> _Aim of the exercise_: In the entries below, identify every line with the string "should" and copy it.
Dataset extract Block Start
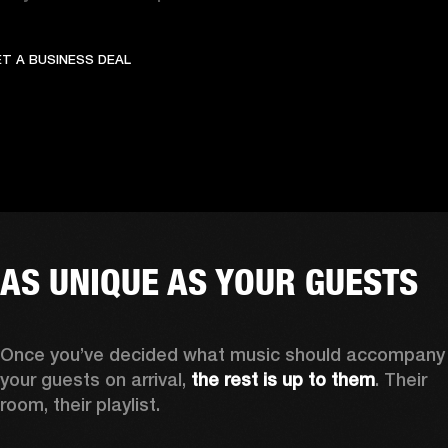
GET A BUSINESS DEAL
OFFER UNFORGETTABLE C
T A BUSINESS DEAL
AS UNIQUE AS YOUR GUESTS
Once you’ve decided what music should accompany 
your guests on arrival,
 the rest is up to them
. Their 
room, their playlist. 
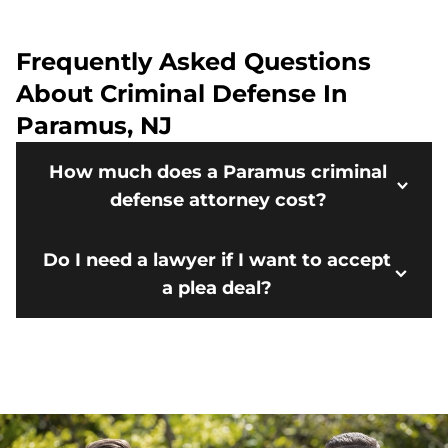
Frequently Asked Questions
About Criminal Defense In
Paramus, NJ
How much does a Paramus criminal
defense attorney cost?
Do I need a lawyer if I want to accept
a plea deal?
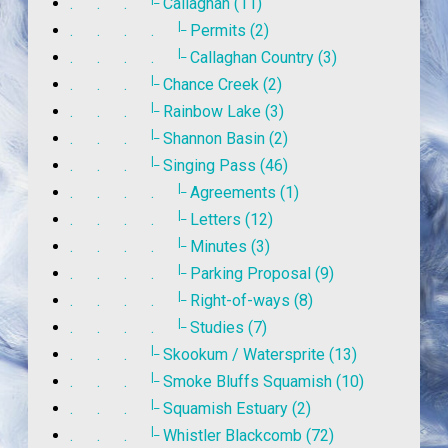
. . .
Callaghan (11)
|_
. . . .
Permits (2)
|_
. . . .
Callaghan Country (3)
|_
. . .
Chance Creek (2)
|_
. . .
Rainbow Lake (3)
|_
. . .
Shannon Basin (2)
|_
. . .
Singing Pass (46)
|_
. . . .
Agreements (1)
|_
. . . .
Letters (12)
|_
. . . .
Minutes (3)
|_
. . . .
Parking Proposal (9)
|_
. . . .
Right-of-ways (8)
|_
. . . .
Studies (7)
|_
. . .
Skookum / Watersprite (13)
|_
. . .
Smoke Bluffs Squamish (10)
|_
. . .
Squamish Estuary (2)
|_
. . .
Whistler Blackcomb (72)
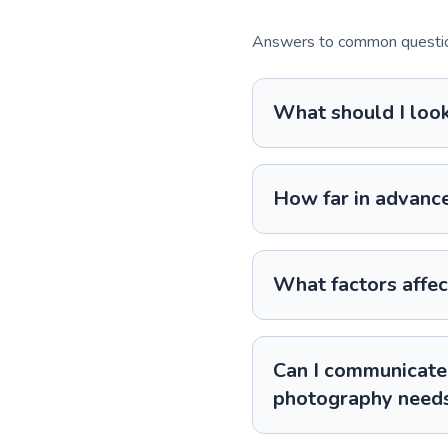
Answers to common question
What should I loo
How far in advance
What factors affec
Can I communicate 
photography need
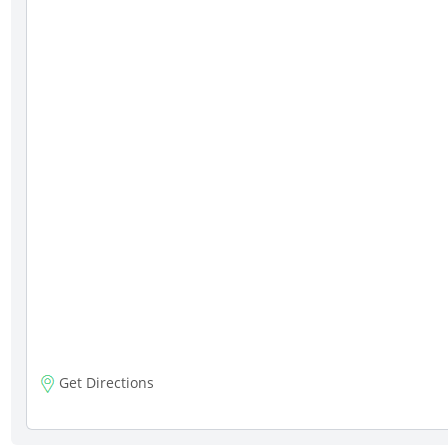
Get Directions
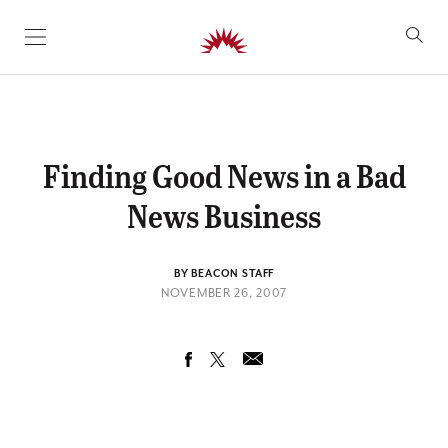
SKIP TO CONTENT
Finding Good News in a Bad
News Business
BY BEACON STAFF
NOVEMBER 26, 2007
Dataset extract Block End
Dataset extract Block Start
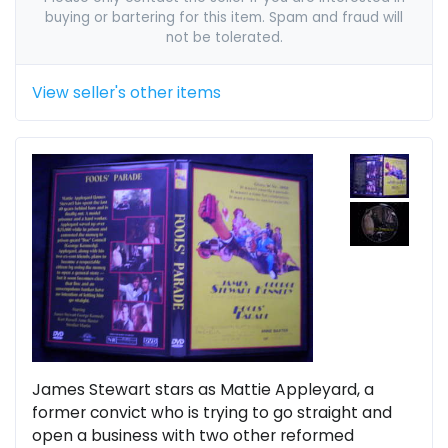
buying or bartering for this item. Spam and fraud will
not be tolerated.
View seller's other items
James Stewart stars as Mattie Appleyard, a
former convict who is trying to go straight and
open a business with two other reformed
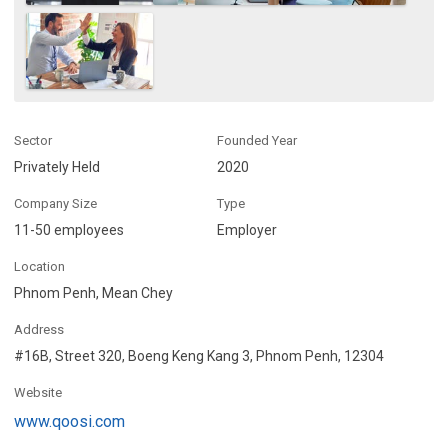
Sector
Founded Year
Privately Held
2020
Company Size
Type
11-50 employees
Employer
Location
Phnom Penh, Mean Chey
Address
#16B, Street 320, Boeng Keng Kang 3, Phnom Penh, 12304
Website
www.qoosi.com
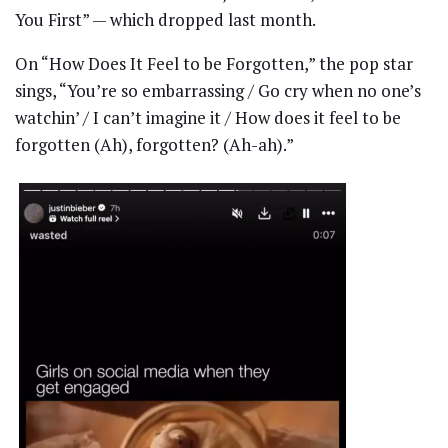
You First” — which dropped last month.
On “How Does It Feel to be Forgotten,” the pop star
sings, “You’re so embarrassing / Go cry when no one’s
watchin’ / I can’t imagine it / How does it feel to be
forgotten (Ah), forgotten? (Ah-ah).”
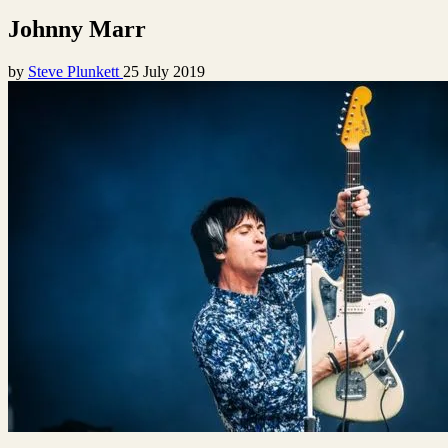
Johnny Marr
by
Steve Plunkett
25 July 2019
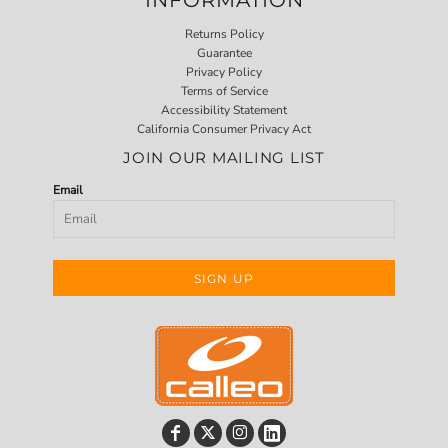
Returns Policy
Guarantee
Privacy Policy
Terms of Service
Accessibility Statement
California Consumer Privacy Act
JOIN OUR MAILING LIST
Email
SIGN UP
Dataset extract Block End
Dataset extract Block Start
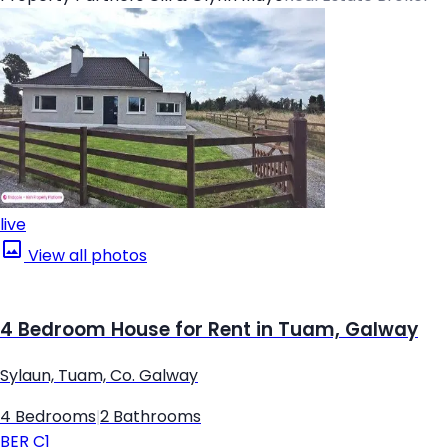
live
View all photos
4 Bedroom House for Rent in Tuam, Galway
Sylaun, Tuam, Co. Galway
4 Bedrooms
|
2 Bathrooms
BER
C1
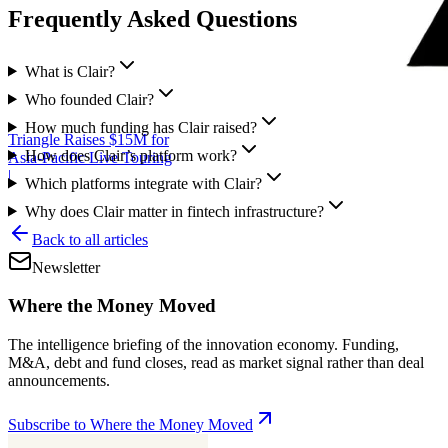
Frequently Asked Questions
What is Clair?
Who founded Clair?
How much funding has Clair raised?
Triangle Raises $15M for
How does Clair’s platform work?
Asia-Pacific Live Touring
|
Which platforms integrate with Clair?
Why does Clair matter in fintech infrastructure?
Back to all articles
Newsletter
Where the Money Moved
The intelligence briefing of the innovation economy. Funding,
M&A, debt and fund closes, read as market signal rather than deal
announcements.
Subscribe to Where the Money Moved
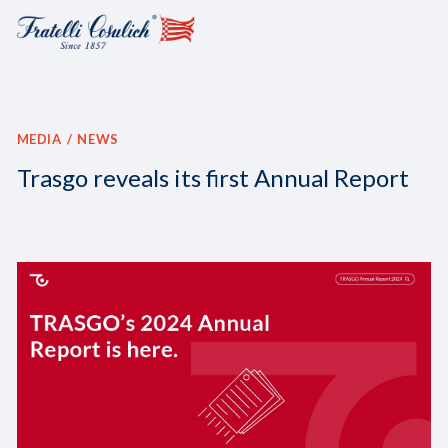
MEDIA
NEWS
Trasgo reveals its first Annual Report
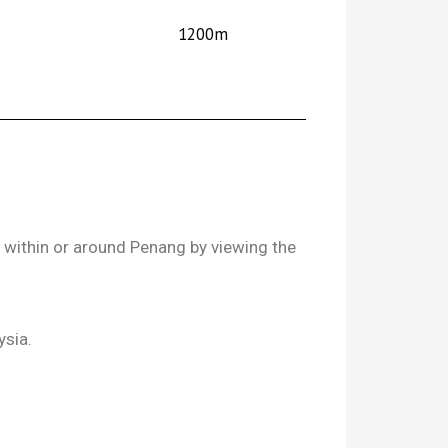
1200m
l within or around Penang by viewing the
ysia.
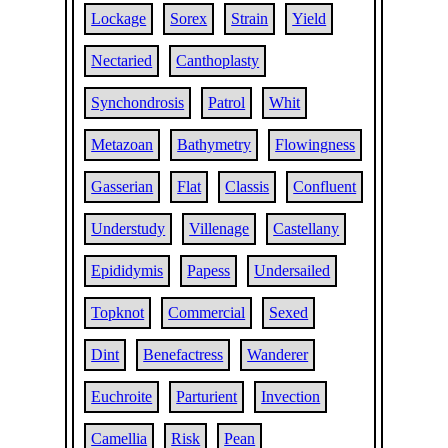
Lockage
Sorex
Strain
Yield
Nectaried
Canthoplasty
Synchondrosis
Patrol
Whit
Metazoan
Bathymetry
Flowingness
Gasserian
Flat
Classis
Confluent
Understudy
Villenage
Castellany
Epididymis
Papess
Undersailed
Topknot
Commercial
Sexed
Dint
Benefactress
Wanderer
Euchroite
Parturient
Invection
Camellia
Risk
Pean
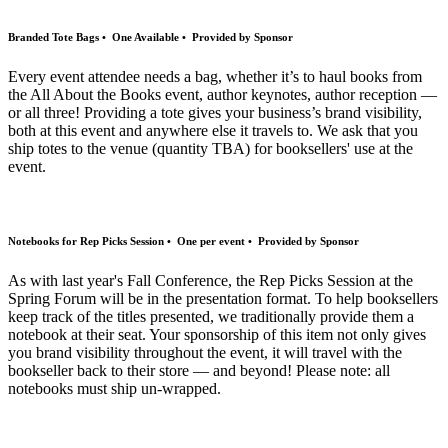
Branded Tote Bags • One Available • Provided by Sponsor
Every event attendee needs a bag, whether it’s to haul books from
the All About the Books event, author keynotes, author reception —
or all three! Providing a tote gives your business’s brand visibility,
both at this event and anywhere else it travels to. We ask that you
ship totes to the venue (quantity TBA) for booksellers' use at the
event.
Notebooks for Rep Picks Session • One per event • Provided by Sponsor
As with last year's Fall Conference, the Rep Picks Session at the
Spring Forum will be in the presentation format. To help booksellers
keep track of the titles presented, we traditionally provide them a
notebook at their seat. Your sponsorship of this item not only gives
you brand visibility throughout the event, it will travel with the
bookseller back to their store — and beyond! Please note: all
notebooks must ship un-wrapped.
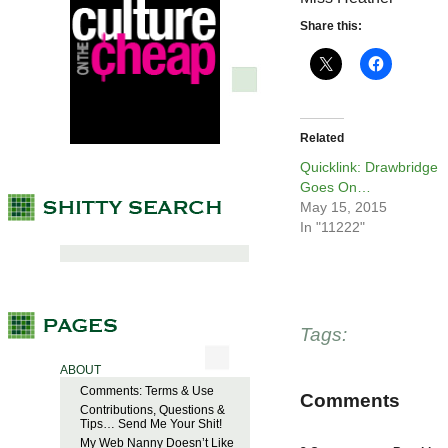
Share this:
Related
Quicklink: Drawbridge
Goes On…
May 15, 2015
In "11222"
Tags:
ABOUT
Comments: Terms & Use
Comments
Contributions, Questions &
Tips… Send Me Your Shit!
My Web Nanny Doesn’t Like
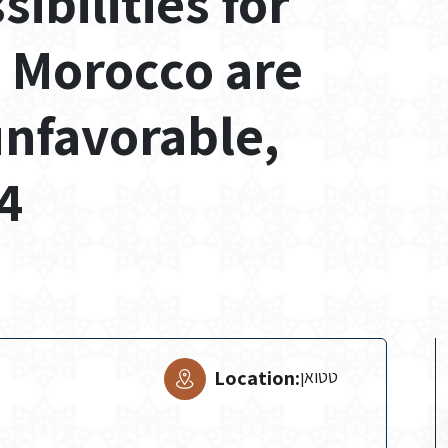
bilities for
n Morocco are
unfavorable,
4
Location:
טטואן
Dataset extract Block End
> _Solution to this problem_:
Once you’ve decided what music should accompany 
What should I loo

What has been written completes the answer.